# The problem:
Could you return all of the records exactly, minus their images?

# Records shown:
§ §

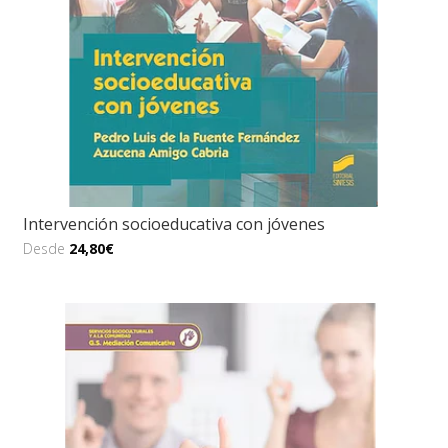
Intervención socioeducativa con jóvenes
Desde
24,80€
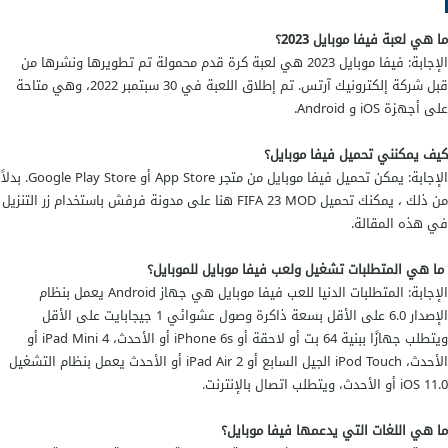
ما هي لعبة فيفا موبايل 2023؟
الإجابة: فيفا موبايل 2023 هي لعبة كرة قدم محمولة تم تطويرها ونشرها من
قبل شركة إلكترونيك آرتس. تم إطلاق اللعبة في 30 سبتمبر 2022، وهي متاحة
على أجهزة iOS و Android.
كيف يمكنني تحميل فيفا موبايل؟
الإجابة: يمكن تحميل فيفا موبايل من متجر App Store أو Google Play Store. بدلاً
من ذلك ، يمكنك تحميل FIFA 23 MOD هنا على مدونة فرفش باستخدام زر التنزيل
في هذه المقالة.
ما هي المتطلبات تشغيل ولعب فيفا موبايل للموبايل؟
الإجابة: المتطلبات الدنيا للعب فيفا موبايل هي جهاز Android يعمل بنظام
الإصدار 6.0 على الأقل بسعة ذاكرة وصول عشوائي 1 جيجابايت على الأقل
ويتطلب جهازًا ببنية 64 بت أو لاحقة أو iPhone 6s أو الأحدث، iPad Mini 4 أو
الأحدث، iPod Touch الجيل السابع أو iPad Air 2 أو الأحدث يعمل بنظام التشغيل
iOS 11.0 أو الأحدث، ويتطلب اتصال بالإنترنت.
ما هي اللغات التي يدعمها فيفا موبايل؟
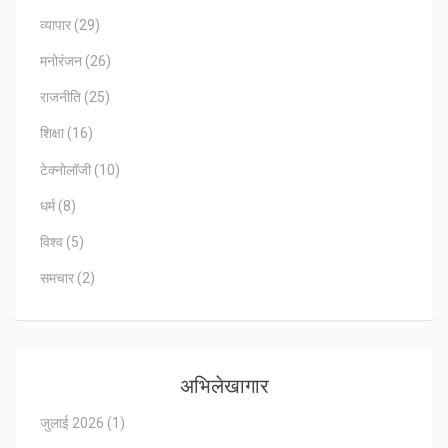
व्यापार
(29)
मनोरंजन
(26)
राजनीति
(25)
शिक्षा
(16)
टेक्नोलॉजी
(10)
धर्म
(8)
विश्व
(5)
समचार
(2)
अभिलेखागार
जुलाई 2026
(1)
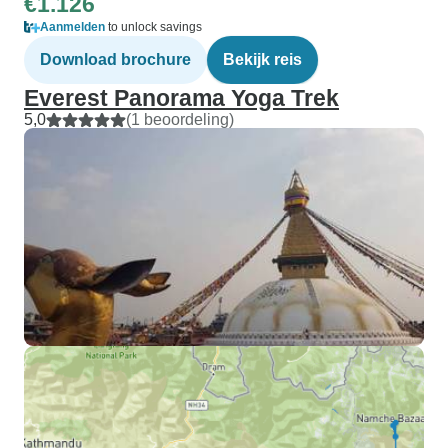
€1.126
Aanmelden
to unlock savings
Download brochure
Bekijk reis
Everest Panorama Yoga Trek
5,0
(1 beoordeling)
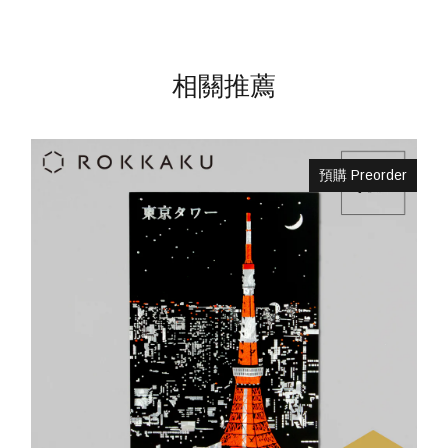
相關推薦
預購 Preorder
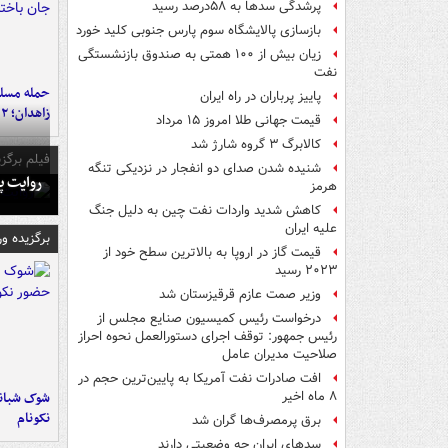
پرشدگی سدها به ۵۸درصد رسید
بازسازی پالایشگاه سوم پارس جنوبی کلید خورد
زیان بیش از ۱۰۰ همتی به صندوق‌ بازنشستگی
نفت
حمله مسلحا
پاییز پرباران در راه ایران
زاهدان؛ ۲ نفر جان باختند
قیمت جهانی طلا امروز ۱۵ مرداد
کالابرگ ۳ گروه شارژ شد
فیلم برگزی
شنیده شدن صدای دو انفجار در نزدیکی تنگه
روایت پ
هرمز
کاهش شدید واردات نفت چین به دلیل جنگ
علیه ایران
برگزیده و
قیمت گاز در اروپا به بالاترین سطح خود از
۲۰۲۳ رسید
وزیر صمت عازم قرقیزستان شد
درخواست رئیس کمیسیون صنایع مجلس از
رئیس جمهور: توقف اجرای دستورالعمل نحوه احراز
صلاحیت مدیران عامل
افت صادرات نفت آمریکا به پایین‌ترین حجم در
شوک شبانه 
۸ ماه اخیر
نکونام
برق پرمصرف‌ها گران شد
سدهای ایران چه وضعیتی دارند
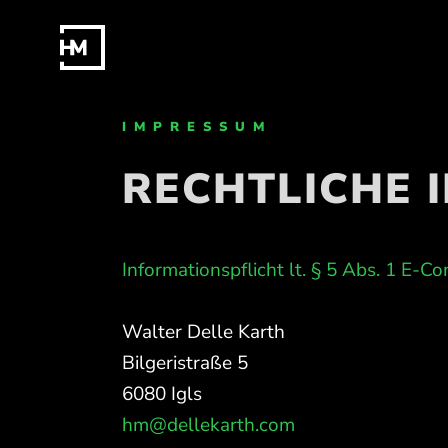
IMPRESSUM
RECHTLICHE 
Informationspflicht lt. § 5 Abs. 1 E-
Walter Delle Karth
Bilgeristraße 5
6080 Igls
hm@dellekarth.com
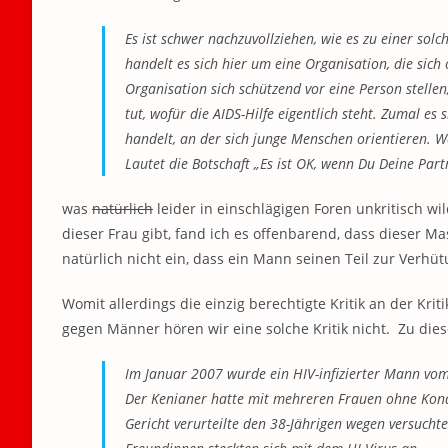
Es ist schwer nachzuvollziehen, wie es zu einer sol
handelt es sich hier um eine Organisation, die sich 
Organisation sich schützend vor eine Person stellen,
tut, wofür die AIDS-Hilfe eigentlich steht. Zumal e
handelt, an der sich junge Menschen orientieren. Wel
Lautet die Botschaft „Es ist OK, wenn Du Deine Partn
was
natürlich
leider in einschlägigen Foren unkritisch wil
dieser Frau gibt, fand ich es offenbarend, dass dieser 
natürlich nicht ein, dass ein Mann seinen Teil zur Verhü
Womit allerdings die einzig berechtigte Kritik an der Kri
gegen Männer hören wir eine solche Kritik nicht. Zu di
Im Januar 2007 wurde ein HIV-infizierter Mann vom
Der Kenianer hatte mit mehreren Frauen ohne Kondo
Gericht verurteilte den 38-Jährigen wegen versuchte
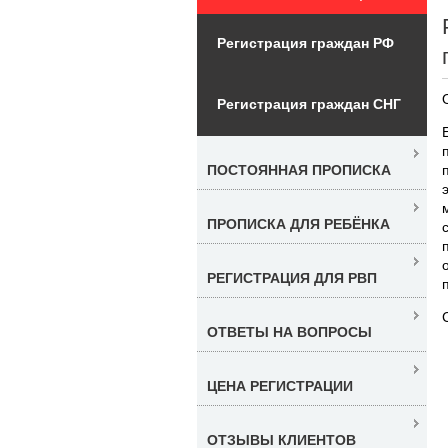
Регистрация граждан РФ
Регистрация граждан СНГ
ПОСТОЯННАЯ ПРОПИСКА
ПРОПИСКА ДЛЯ РЕБЁНКА
РЕГИСТРАЦИЯ ДЛЯ РВП
ОТВЕТЫ НА ВОПРОСЫ
ЦЕНА РЕГИСТРАЦИИ
ОТЗЫВЫ КЛИЕНТОВ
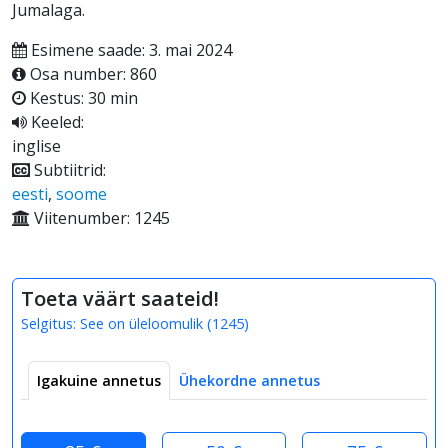
Jumalaga.
Esimene saade: 3. mai 2024
Osa number: 860
Kestus: 30 min
Keeled:
inglise
Subtiitrid:
eesti
,
soome
Viitenumber: 1245
Toeta väärt saateid!
Selgitus:
See on üleloomulik
(
1245
)
Igakuine annetus
Ühekordne annetus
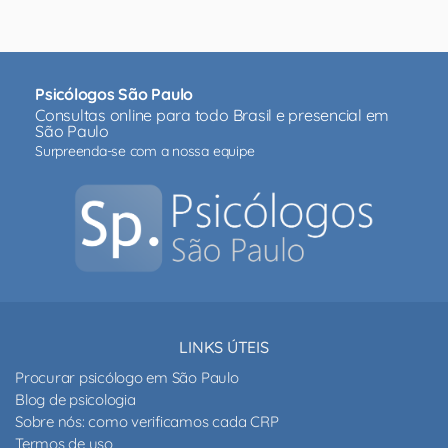
Psicólogos São Paulo
Consultas online para todo Brasil e presencial em
São Paulo
Surpreenda-se com a nossa equipe
LINKS ÚTEIS
Procurar psicólogo em São Paulo
Blog de psicologia
Sobre nós: como verificamos cada CRP
Termos de uso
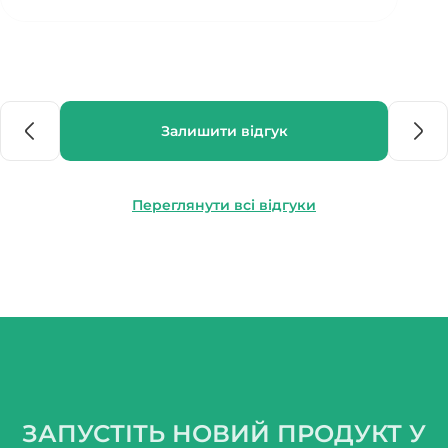
Залишити відгук
Переглянути всі відгуки
ЗАПУСТІТЬ НОВИЙ ПРОДУКТ У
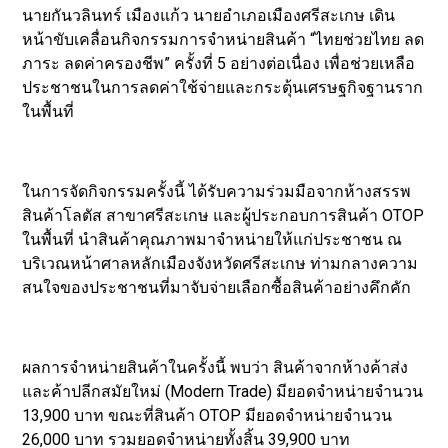
นายกันวลินทร์ เมืองแก้ว นายอำเภอเมืองศรีสะเกษ เดิน
หน้าขับเคลื่อนกิจกรรมการจำหน่ายสินค้า “ไทยช่วยไทย ลด
ภาระ ลดค่าครองชีพ” ครั้งที่ 5 อย่างต่อเนื่อง เพื่อช่วยเหลือ
ประชาชนในการลดค่าใช้จ่ายและกระตุ้นเศรษฐกิจฐานราก
ในพื้นที่
ในการจัดกิจกรรมครั้งนี้ ได้รับความร่วมมือจากห้างสรรพ
สินค้าโลตัส สาขาศรีสะเกษ และผู้ประกอบการสินค้า OTOP
ในพื้นที่ นำสินค้าคุณภาพมาจำหน่ายให้แก่ประชาชน ณ
บริเวณหน้าศาลหลักเมืองจังหวัดศรีสะเกษ ท่ามกลางความ
สนใจของประชาชนที่มาจับจ่ายเลือกซื้อสินค้าอย่างคึกคัก
ผลการจำหน่ายสินค้าในครั้งนี้ พบว่า สินค้าจากห้างค้าส่ง
และค้าปลีกสมัยใหม่ (Modern Trade) มียอดจำหน่ายจำนวน
13,900 บาท ขณะที่สินค้า OTOP มียอดจำหน่ายจำนวน
26,000 บาท รวมยอดจำหน่ายทั้งสิ้น 39,900 บาท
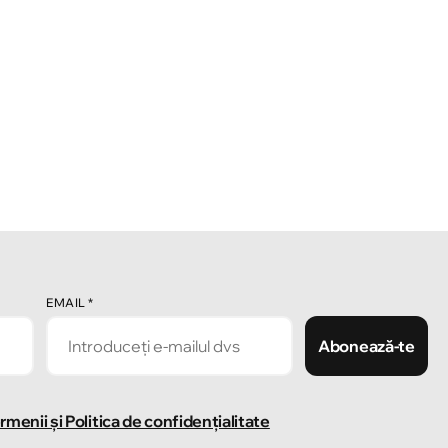
EMAIL
*
Abonează-te
rmenii și Politica de confidențialitate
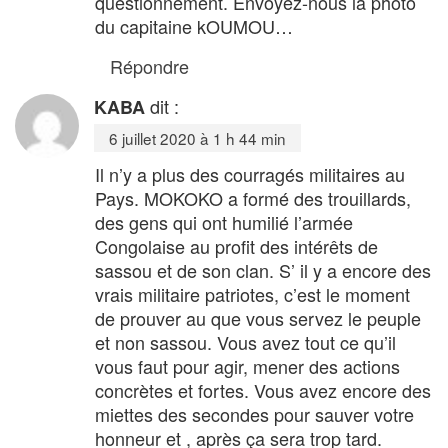
questionnement. Envoyez-nous la photo
du capitaine kOUMOU…
Répondre
dit :
KABA
6 juillet 2020 à 1 h 44 min
Il n’y a plus des courragés militaires au
Pays. MOKOKO a formé des trouillards,
des gens qui ont humilié l’armée
Congolaise au profit des intérêts de
sassou et de son clan. S’ il y a encore des
vrais militaire patriotes, c’est le moment
de prouver au que vous servez le peuple
et non sassou. Vous avez tout ce qu’il
vous faut pour agir, mener des actions
concrètes et fortes. Vous avez encore des
miettes des secondes pour sauver votre
honneur et , après ça sera trop tard.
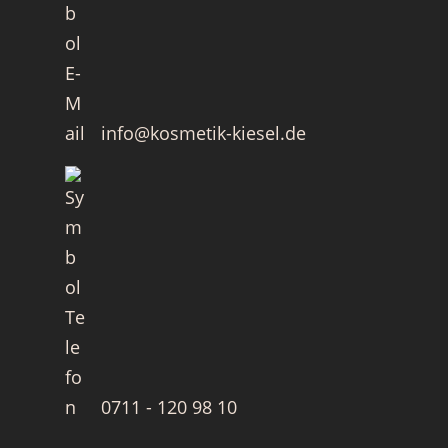
info@kosmetik-kiesel.de
0711 - 120 98 10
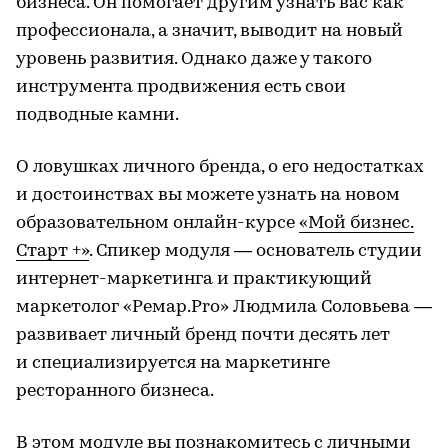
бизнеса. Он помогает другим узнать вас как
профессионала, а значит, выводит на новый
уровень развития. Однако даже у такого
инструмента продвижения есть свои
подводные камни.
О ловушках личного бренда, о его недостатках
и достоинствах вы можете узнать на новом
образовательном онлайн-курсе
«Мой бизнес.
Старт +»
. Спикер модуля — основатель студии
интернет-маркетинга и практикующий
маркетолог «Ремар.Pro» Людмила Соловьева —
развивает личный бренд почти десять лет
и специализируется на маркетинге
ресторанного бизнеса.
В этом модуле вы познакомитесь с личными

§ §

# Result for this task:
Intervención socioeducativa con jóvenes
Desde
24,80€
ما هي لعبة فيفا موبايل 2023؟
الإجابة: فيفا موبايل 2023 هي لعبة كرة قدم محمولة تم تطويرها ونشرها من
قبل شركة إلكترونيك آرتس. تم إطلاق اللعبة في 30 سبتمبر 2022، وهي متاحة
على أجهزة iOS و Android.
كيف يمكنني تحميل فيفا موبايل؟
الإجابة: يمكن تحميل فيفا موبايل من متجر App Store أو Google Play Store. بدلاً
من ذلك ، يمكنك تحميل FIFA 23 MOD هنا على مدونة فرفش باستخدام زر التنزيل
في هذه المقالة.
ما هي المتطلبات تشغيل ولعب فيفا موبايل للموبايل؟
الإجابة: المتطلبات الدنيا للعب فيفا موبايل هي جهاز Android يعمل بنظام
الإصدار 6.0 على الأقل بسعة ذاكرة وصول عشوائي 1 جيجابايت على الأقل
ويتطلب جهازًا ببنية 64 بت أو لاحقة أو iPhone 6s أو الأحدث، iPad Mini 4 أو
الأحدث، iPod Touch الجيل السابع أو iPad Air 2 أو الأحدث يعمل بنظام التشغيل
iOS 11.0 أو الأحدث، ويتطلب اتصال بالإنترنت.
ما هي اللغات التي يدعمها فيفا موبايل؟
व्यापार
(29)
मनोरंजन
(26)
राजनीति
(25)
शिक्षा
(16)
टेक्नोलॉजी
(10)
धर्म
(8)
विश्व
(5)
समचार
(2)
अभिलेखागार
जुलाई 2026
(1)
€1.126
Aanmelden
to unlock savings
Download brochure
Bekijk reis
Everest Panorama Yoga Trek
5,0
(1 beoordeling)
相關推薦
預購 Preorder
پرشدگی سدها به ۵۸درصد رسید
بازسازی پالایشگاه سوم پارس جنوبی کلید خورد
زیان بیش از ۱۰۰ همتی به صندوق‌ بازنشستگی
نفت
حمله مسلحا
پاییز پرباران در راه ایران
زاهدان؛ ۲ نفر جان باختند
قیمت جهانی طلا امروز ۱۵ مرداد
کالابرگ ۳ گروه شارژ شد
فیلم برگزی
شنیده شدن صدای دو انفجار در نزدیکی تنگه
روایت پ
هرمز
کاهش شدید واردات نفت چین به دلیل جنگ
علیه ایران
برگزیده و
قیمت گاز در اروپا به بالاترین سطح خود از
۲۰۲۳ رسید
وزیر صمت عازم قرقیزستان شد
درخواست رئیس کمیسیون صنایع مجلس از
رئیس جمهور: توقف اجرای دستورالعمل نحوه احراز
صلاحیت مدیران عامل
افت صادرات نفت آمریکا به پایین‌ترین حجم در
شوک شبانه 
۸ ماه اخیر
نکونام
برق پرمصرف‌ها گران شد
سدهای ایران چه وضعیتی دارند
IMPRESSUM
RECHTLICHE 
Informationspflicht lt. § 5 Abs. 1 E-
Walter Delle Karth
Bilgeristraße 5
6080 Igls
hm@dellekarth.com
Es ist schwer nachzuvollziehen, wie es zu einer sol
handelt es sich hier um eine Organisation, die sich 
Organisation sich schützend vor eine Person stellen,
tut, wofür die AIDS-Hilfe eigentlich steht. Zumal e
handelt, an der sich junge Menschen orientieren. Wel
Lautet die Botschaft „Es ist OK, wenn Du Deine Partn
was
natürlich
leider in einschlägigen Foren unkritisch wil
dieser Frau gibt, fand ich es offenbarend, dass dieser 
natürlich nicht ein, dass ein Mann seinen Teil zur Verhü
Womit allerdings die einzig berechtigte Kritik an der Kri
gegen Männer hören wir eine solche Kritik nicht. Zu di
Im Januar 2007 wurde ein HIV-infizierter Mann vom
Der Kenianer hatte mit mehreren Frauen ohne Kondo
Gericht verurteilte den 38-Jährigen wegen versuchte
Регистрация граждан РФ
Регистрация граждан СНГ
ПОСТОЯННАЯ ПРОПИСКА
ПРОПИСКА ДЛЯ РЕБЁНКА
РЕГИСТРАЦИЯ ДЛЯ РВП
ОТВЕТЫ НА ВОПРОСЫ
ЦЕНА РЕГИСТРАЦИИ
ОТЗЫВЫ КЛИЕНТОВ
Jumalaga.
Esimene saade: 3. mai 2024
Osa number: 860
Kestus: 30 min
Keeled:
inglise
Subtiitrid:
eesti
,
soome
Viitenumber: 1245
Toeta väärt saateid!
Selgitus:
See on üleloomulik
(
1245
)
Igakuine annetus
Ühekordne annetus
Psicólogos São Paulo
Consultas online para todo Brasil e presencial em
São Paulo
Surpreenda-se com a nossa equipe
LINKS ÚTEIS
Procurar psicólogo em São Paulo
Blog de psicologia
Sobre nós: como verificamos cada CRP
Termos de uso
Залишити відгук
Переглянути всі відгуки
ЗАПУСТІТЬ НОВИЙ ПРОДУКТ У
นายกันวลินทร์ เมืองแก้ว นายอำเภอเมืองศรีสะเกษ เดิน
หน้าขับเคลื่อนกิจกรรมการจำหน่ายสินค้า “ไทยช่วยไทย ลด
ภาระ ลดค่าครองชีพ” ครั้งที่ 5 อย่างต่อเนื่อง เพื่อช่วยเหลือ
ประชาชนในการลดค่าใช้จ่ายและกระตุ้นเศรษฐกิจฐานราก
ในพื้นที่
ในการจัดกิจกรรมครั้งนี้ ได้รับความร่วมมือจากห้างสรรพ
สินค้าโลตัส สาขาศรีสะเกษ และผู้ประกอบการสินค้า OTOP
ในพื้นที่ นำสินค้าคุณภาพมาจำหน่ายให้แก่ประชาชน ณ
บริเวณหน้าศาลหลักเมืองจังหวัดศรีสะเกษ ท่ามกลางความ
สนใจของประชาชนที่มาจับจ่ายเลือกซื้อสินค้าอย่างคึกคัก
ผลการจำหน่ายสินค้าในครั้งนี้ พบว่า สินค้าจากห้างค้าส่ง
และค้าปลีกสมัยใหม่ (Modern Trade) มียอดจำหน่ายจำนวน
13,900 บาท ขณะที่สินค้า OTOP มียอดจำหน่ายจำนวน
26,000 บาท รวมยอดจำหน่ายทั้งสิ้น 39,900 บาท
EMAIL
*
Abonează-te
rmenii și Politica de confidențialitate
questionnement. Envoyez-nous la photo
du capitaine kOUMOU…
Répondre
dit :
KABA
6 juillet 2020 à 1 h 44 min
Il n’y a plus des courragés militaires au
Pays. MOKOKO a formé des trouillards,
des gens qui ont humilié l’armée
Congolaise au profit des intérêts de
sassou et de son clan. S’ il y a encore des
vrais militaire patriotes, c’est le moment
de prouver au que vous servez le peuple
et non sassou. Vous avez tout ce qu’il
vous faut pour agir, mener des actions
concrètes et fortes. Vous avez encore des
miettes des secondes pour sauver votre
honneur et , après ça sera trop tard.
info@kosmetik-kiesel.de
0711 - 120 98 10
бизнеса. Он помогает другим узнать вас как
профессионала, а значит, выводит на новый
уровень развития. Однако даже у такого
инструмента продвижения есть свои
подводные камни.
О ловушках личного бренда, о его недостатках
и достоинствах вы можете узнать на новом
образовательном онлайн-курсе
«Мой бизнес.
Старт +»
. Спикер модуля — основатель студии
интернет-маркетинга и практикующий
маркетолог «Ремар.Pro» Людмила Соловьева —
развивает личный бренд почти десять лет
и специализируется на маркетинге
ресторанного бизнеса.
В этом модуле вы познакомитесь с личными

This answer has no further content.